Both requests are routed by the shard directory to the same home shard for that garage (routing is by garage_id, not by the requester's region) — there is only ever one writer for that row. The conditional UPDATE ... WHERE available > 0 executes as two sequential transactions on that one shard; whichever commits first drops available to 0, and the second affects zero rows and gets 409 SPOT_UNAVAILABLE. The user's own region only decided where to route the request, never who wins — the home shard's atomic conditional write is the sole arbiter.
Q2 — "Where exactly is this strong, and where is it eventual — justify each, don't just label them."
Strong: the reservation write (decrement + insert), because it's the only operation that permanently commits a scarce resource, and its volume (~80/s peak) is cheap to serialize on one shard. Eventual: the availability count shown to browsers, because it's read ~40× more often than it's written and a few seconds of staleness costs nothing — worst case a user attempts to reserve a spot that was just taken and gets a polite 409, which is a fine UX outcome for a "check availability" feature.
Q3 — "A garage at an airport goes viral-busy on a holiday — single row becomes a hotspot. What do you do?"
Split that garage's per-type counter into N sub-buckets (e.g., 8) and CAS a randomly chosen bucket; sum buckets for reads. This trades a small chance of a spurious rejection (bucket empty while a sibling bucket has room — resolved by an instant retry against another bucket) for spreading write contention across N rows instead of hammering one. I would NOT solve this by loosening the CAS to eventual consistency — that reintroduces double-booking exactly where it hurts most (the busiest garage).
Q4 — "A region just failed over — the read cache in the new serving region is cold.
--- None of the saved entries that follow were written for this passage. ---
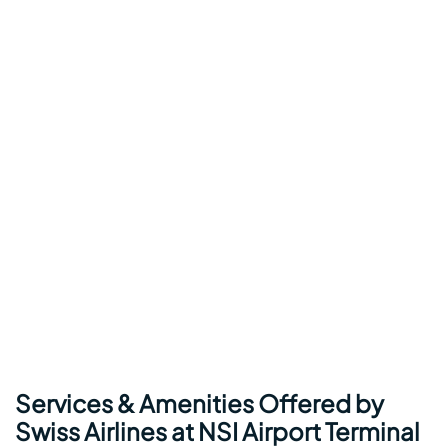
Services & Amenities Offered by
Swiss Airlines at NSI Airport Terminal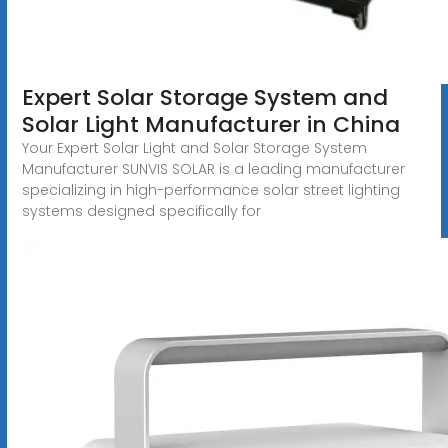
Expert Solar Storage System and
Solar Light Manufacturer in China
Your Expert Solar Light and Solar Storage System
Manufacturer SUNVIS SOLAR is a leading manufacturer
specializing in high-performance solar street lighting
systems designed specifically for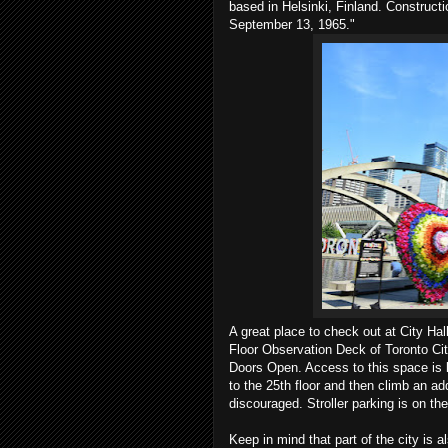
based in Helsinki, Finland. Constructi
September 13, 1965."
A great place to check out at City Ha
Floor Observation Deck of Toronto Cit
Doors Open. Access to this space is li
to the 25th floor and then climb an add
discouraged. Stroller parking is on the
Keep in mind that part of the city is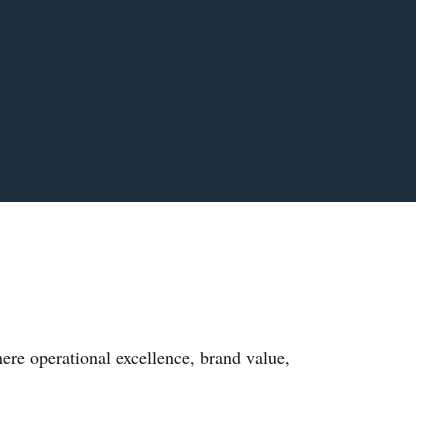
ere operational excellence, brand value,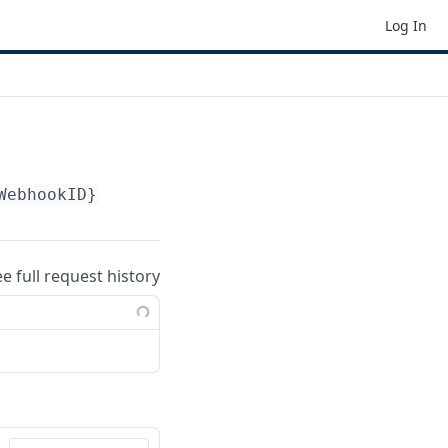
Log In
WebhookID}
ee full request history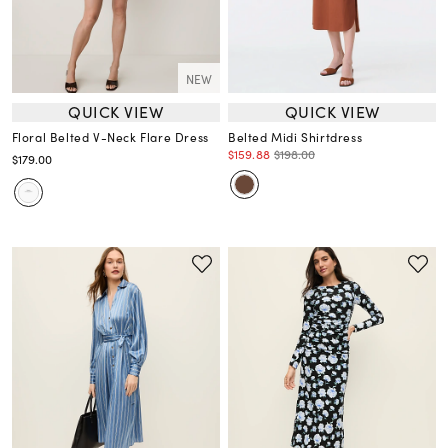
NEW
QUICK VIEW
QUICK VIEW
Floral Belted V-Neck Flare Dress
Belted Midi Shirtdress
$159.88
$198.00
$179.00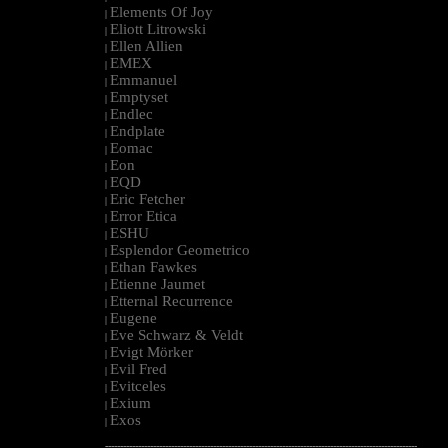
Elements Of Joy
|
Eliott Litrowski
|
Ellen Allien
|
EMEX
|
Emmanuel
|
Emptyset
|
Endlec
|
Endplate
|
Eomac
|
Eon
|
EQD
|
Eric Fetcher
|
Error Etica
|
ESHU
|
Esplendor Geometrico
|
Ethan Fawkes
|
Etienne Jaumet
|
Etternal Recurrence
|
Eugene
|
Eve Schwarz & Veldt
|
Evigt Mörker
|
Evil Fred
|
Evitceles
|
Exium
|
Exos
|
--------------------------------------------------------------------------------------------------------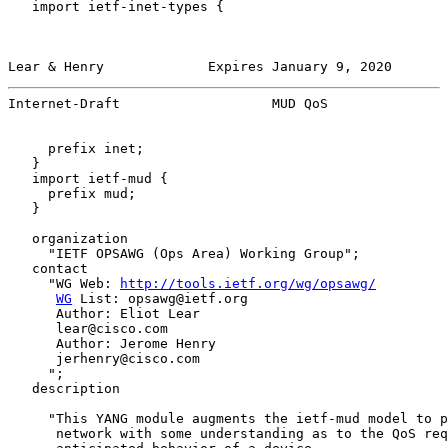
   import ietf-inet-types {

Lear & Henry             Expires January 9, 2020       
Internet-Draft                   MUD QoS               
     prefix inet;

   }

   import ietf-mud {

     prefix mud;

   }

   organization

     "IETF OPSAWG (Ops Area) Working Group";

   contact

     "WG Web: 
http://tools.ietf.org/wg/opsawg/
WG
 List: opsawg@ietf.org

      Author: Eliot Lear

      lear@cisco.com

      Author: Jerome Henry

      jerhenry@cisco.com

     ";

   description

     "This YANG module augments the ietf-mud model to p
      network with some understanding as to the QoS req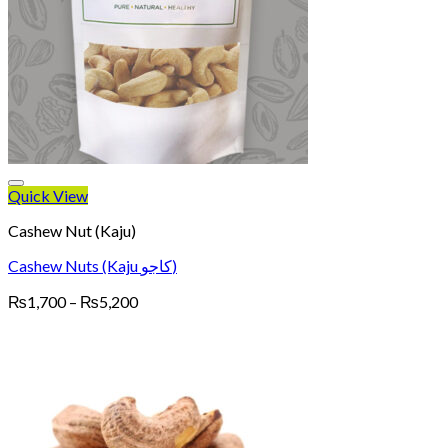
Quick View
Cashew Nut (Kaju)
Cashew Nuts (Kaju کاجو)
Price
₨
1,700
–
₨
5,200
range:
₨1,700
through
₨5,200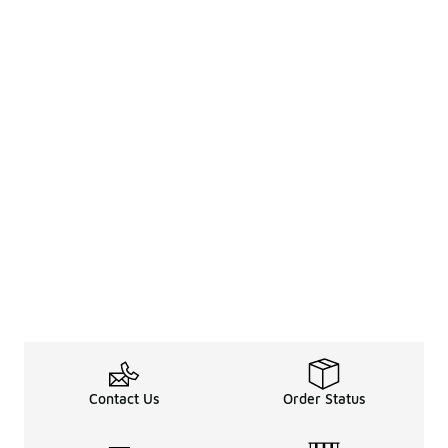
Contact Us
Order Status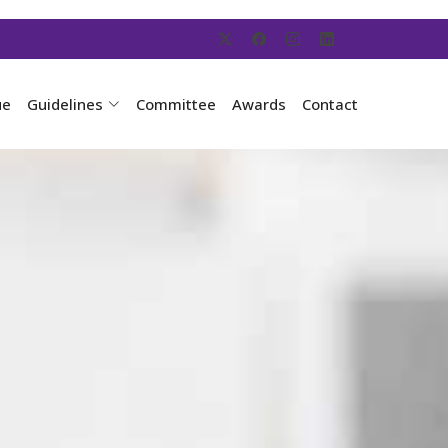
ue
Guidelines
Committee
Awards
Contact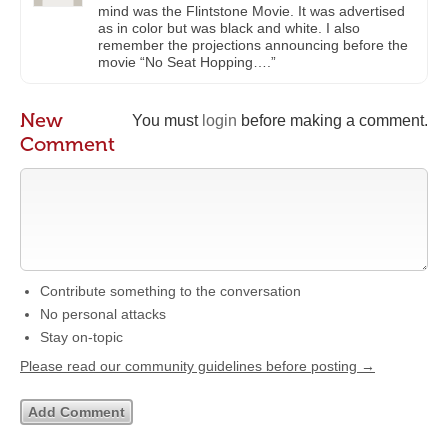
mind was the Flintstone Movie. It was advertised
as in color but was black and white. I also
remember the projections announcing before the
movie “No Seat Hopping….”
New
You must
login
before making a comment.
Comment
Contribute something to the conversation
No personal attacks
Stay on-topic
Please read our community guidelines before posting →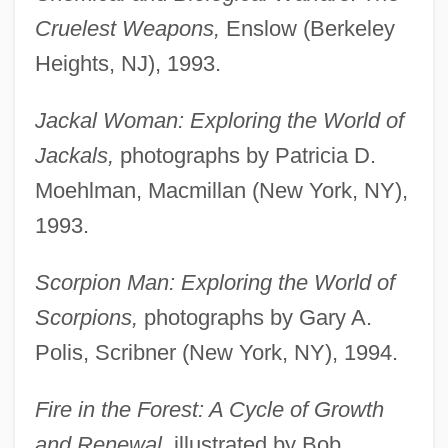
Cruelest Weapons,
Enslow (Berkeley
Heights, NJ), 1993.
Jackal Woman: Exploring the World of
Jackals,
photographs by Patricia D.
Moehlman, Macmillan (New York, NY),
1993.
Scorpion Man: Exploring the World of
Scorpions,
photographs by Gary A.
Polis, Scribner (New York, NY), 1994.
Fire in the Forest: A Cycle of Growth
and Renewal,
illustrated by Bob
What happens to users querying availability right after?"
Two options, and I'd combine them: (a) fall back to a slightly-stale last-known-good snapshot replicated cross-region for exactly this case (better an old number than no number), while (b) the cache warms from the CDC stream within its normal ~1-2s lag. Critically, a cold/stale read cache never risks correctness — the reservation path doesn't trust the cache at all; it re-checks against the home shard's live counter at write time. Staleness in the read path is a UX quality issue, never a correctness issue, by construction.
Q5 — "This works at 5,000 garages. What actually breaks first at 10,000, and what doesn't need to change?"
What doesn't change: the shard-per-garage model, the CAS mechanism, and the strong/eventual split — none of those are a function of garage count. What does need attention: the shard directory (garage_id → home region) itself becomes a bigger, more frequently-consulted dataset and a caching layer in front of it (with a short TTL, since garages rarely change home region) becomes worth adding; and the sub-bucketing from Q3 stops being a "hot garage" special case and becomes a default for every popular garage above a QPS threshold, decided by a runtime policy rather than a one-off fix.
What you've mastered when this is done
- You can take a correct single-process LLD design and identify exactly which invariant (the atomic read-modify-write) breaks once state is replicated across regions — and why "just add a lock" doesn't survive the trip.
- You can split one system into a strongly-consistent write path and an eventually-consistent read path, and justify the split by traffic shape and cost of being wrong, not by habit.
- You can name and implement the concrete fix for distributed double-allocation — a conditional write (CAS) on a single-partition row — and explain when a distributed lock with a TTL lease is the better tool instead.
- You can defend hot-partition mitigation (sharded counters) and cold-cache-after-failover behavior without ever compromising the correctness guarantee that actually matters.
Re-authored/Deepened for this guide. Escalation of the Design a Parking Lot LLD kata; model-answer concepts: Data Partitioning, Consistent Hashing, Strong vs Eventual Consistency, Distributed Locking.